Tag Archives: Socialism

The Church, The ‘Free State’ & The Women Of Ireland

Women on the march in Dublin today. This generation of young Irish women will no longer accept the diktats of Church & State with regard to reproductive rights and abortion law.

On International Womens Day we reproduce the poignant words of the Independent Irish MEP, Luke ‘Ming’ Flanagan regarding the brutal oppression of working class women by the Catholic Church in 20th Century Ireland.  Let this serve as a stark reminder of the dark forces that lay behind the counter-revolutionary Irish ‘Free State’ government:

“You’ve had your bit of fun, now feel the bloody pain”

Those were the words said to my mother as she screamed in pain while giving birth to me. They were said to her by a ‘Bride of Christ’ or a nun for those who don’t follow the lingo. Now you’d think the nuns would have loved my mother. Catholic. Didn’t believe in contraception. Pro-life as the phrase goes. Five children already delivered for god. My father was even a carpenter.

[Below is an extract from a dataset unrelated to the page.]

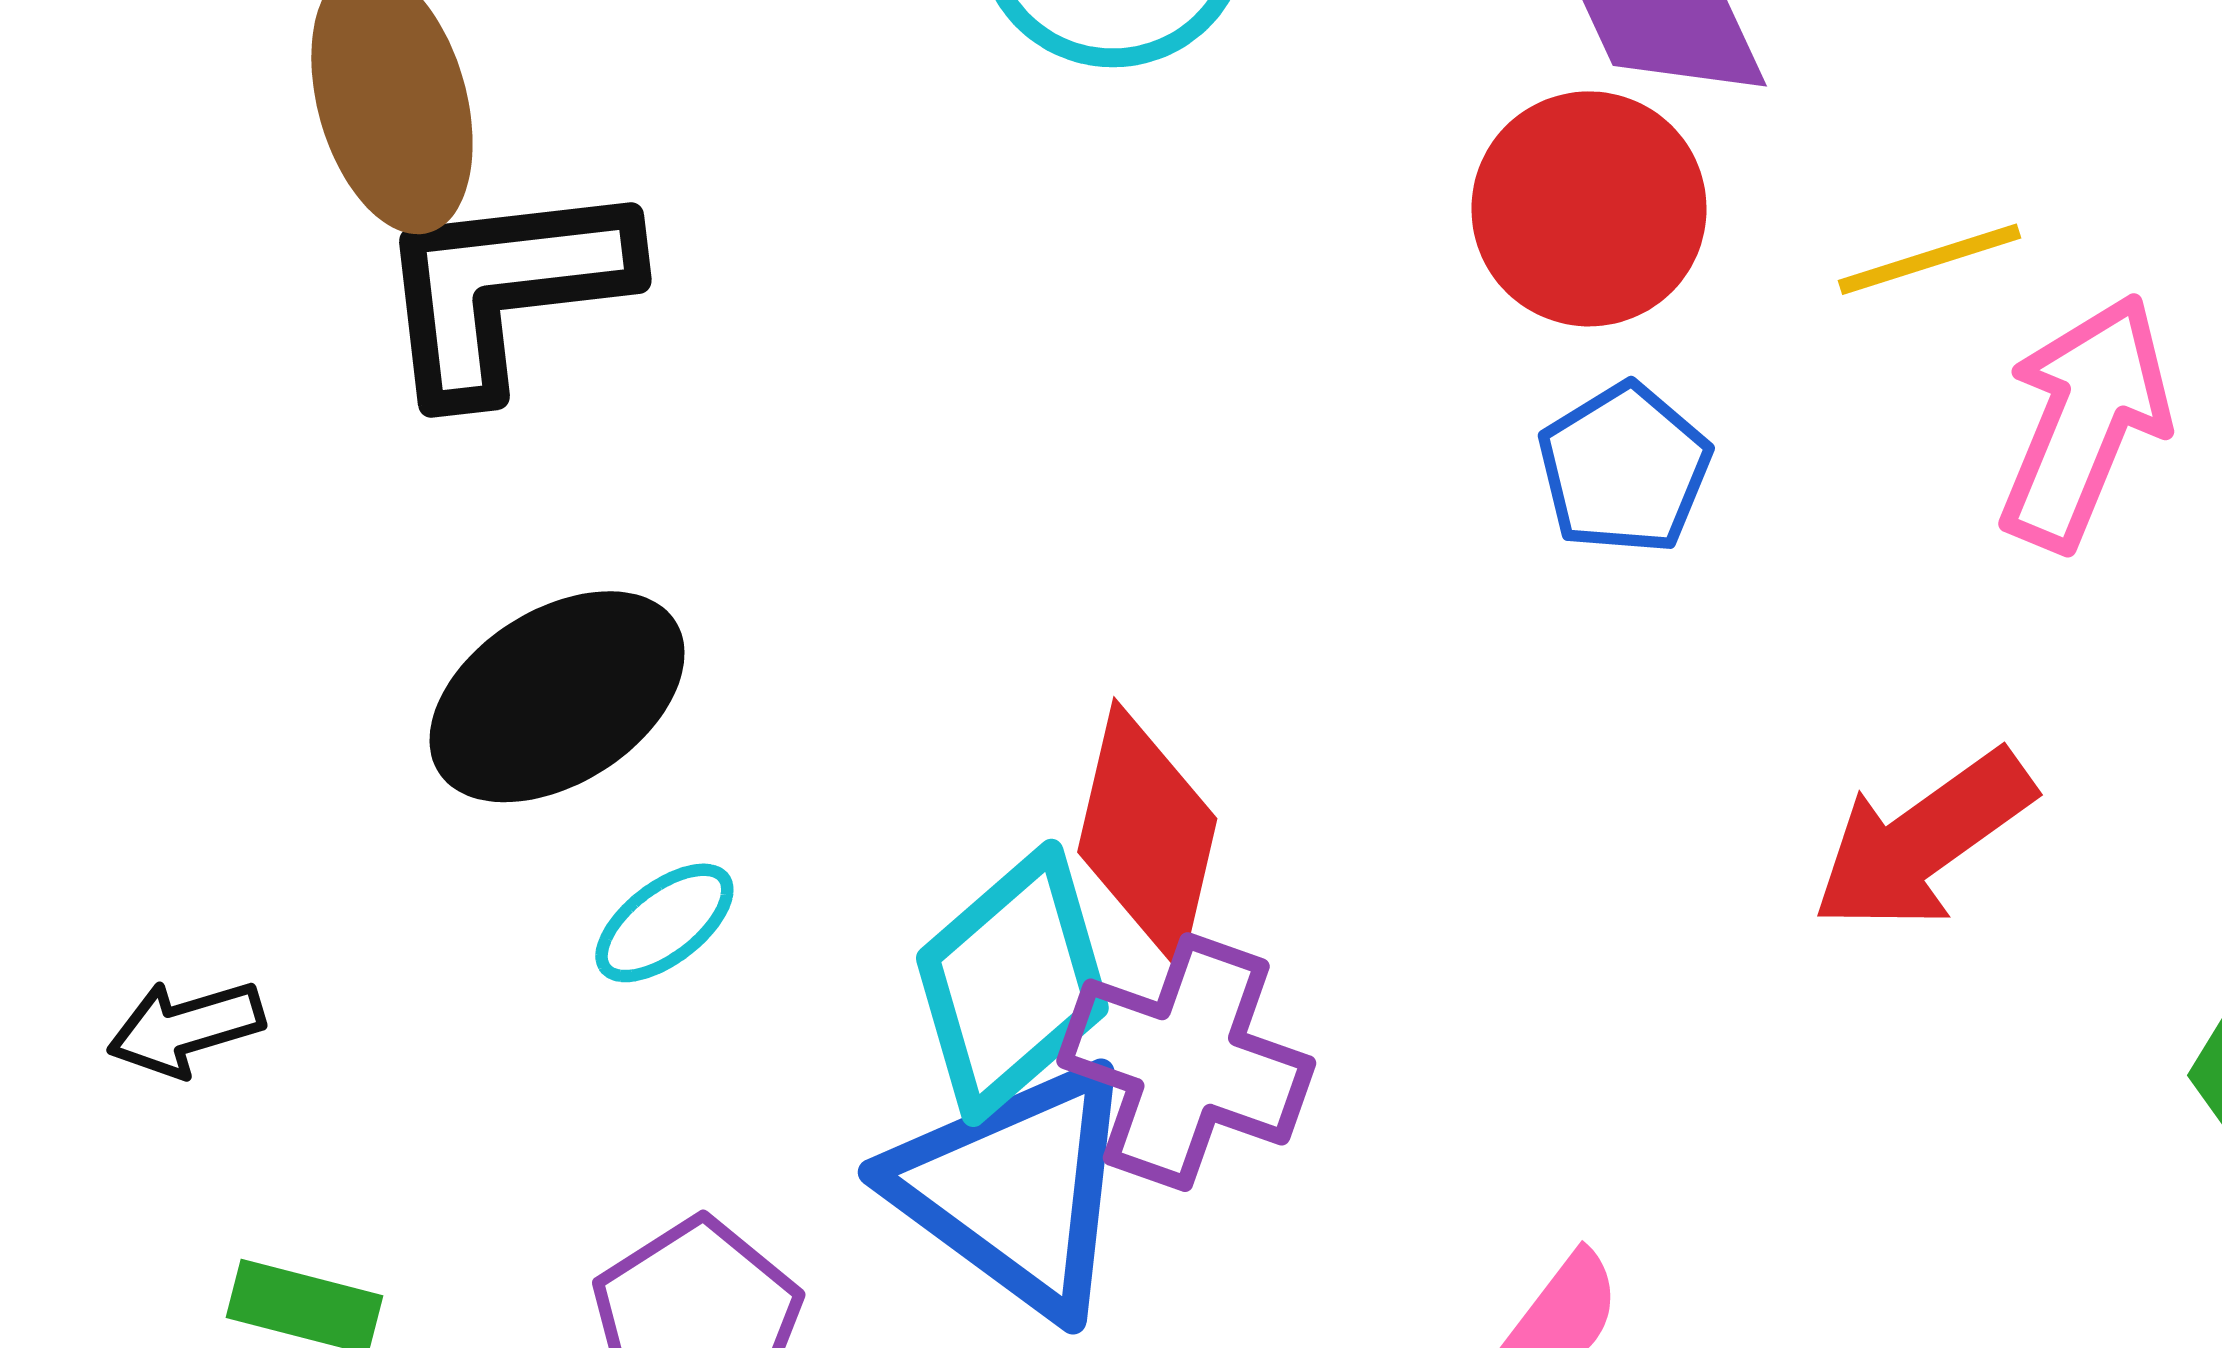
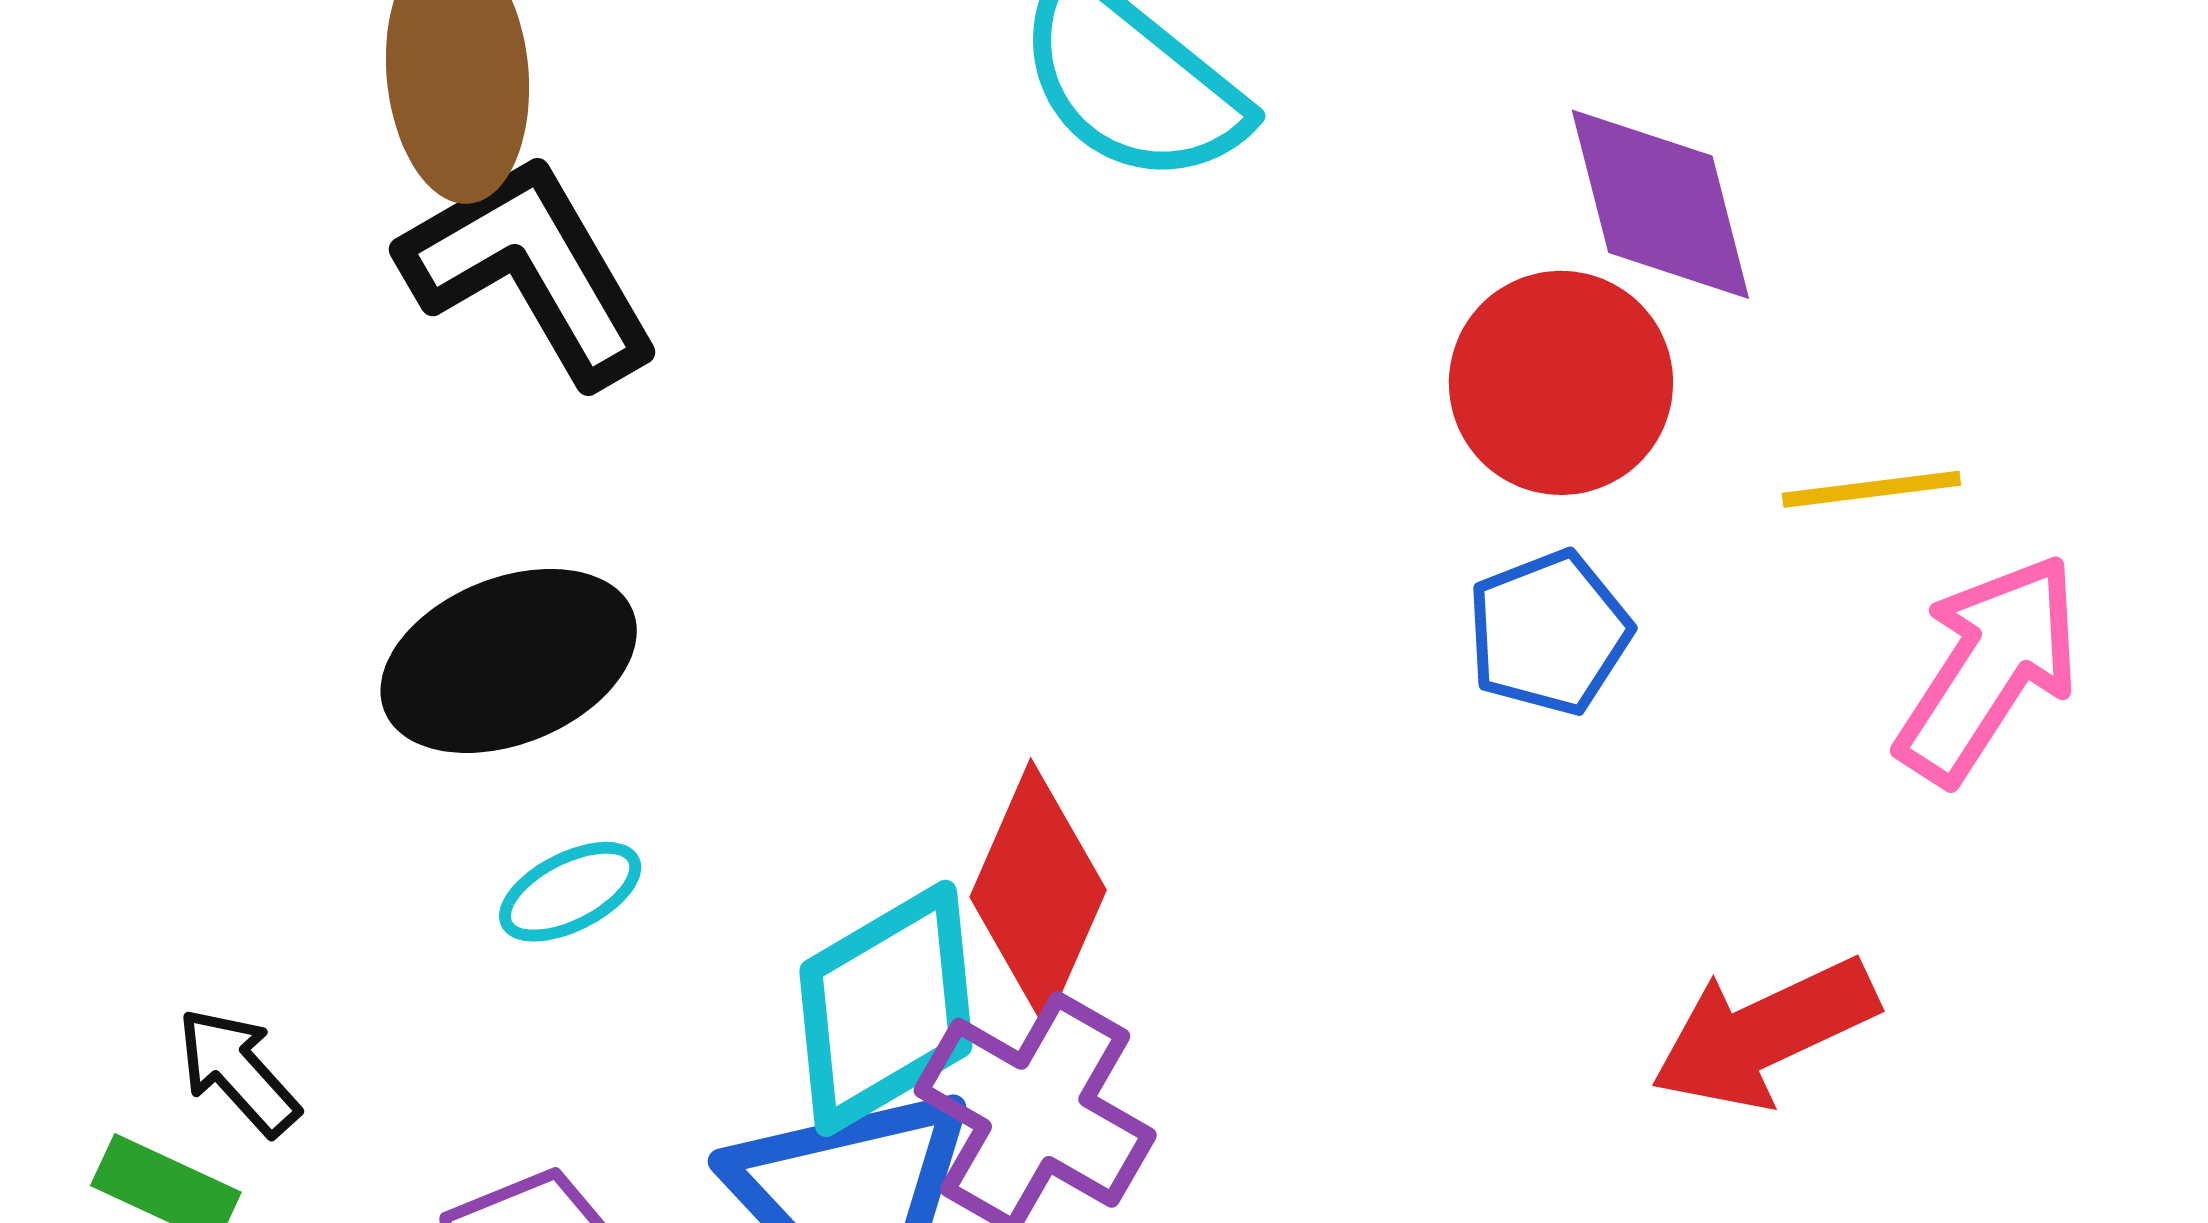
black L-shape: (505, 289) -> (530, 270), turned 56
black arrow: (186, 1028) -> (238, 1071), moved, turned 54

But they didn’t love my mother. They loved no one. Just hated. Hated the fact that this world is uncontrollable. Full with people of free will. Full of unpredictability. However that didn’t stop them from attempting to control it. Whatever it took. Even if it meant making my mother feel dirty for having enjoyed the love of my father. Even when my mother had followed their teaching, it wasn’t enough. It had to be hell. Any bit of fun wakes the devil so it seems.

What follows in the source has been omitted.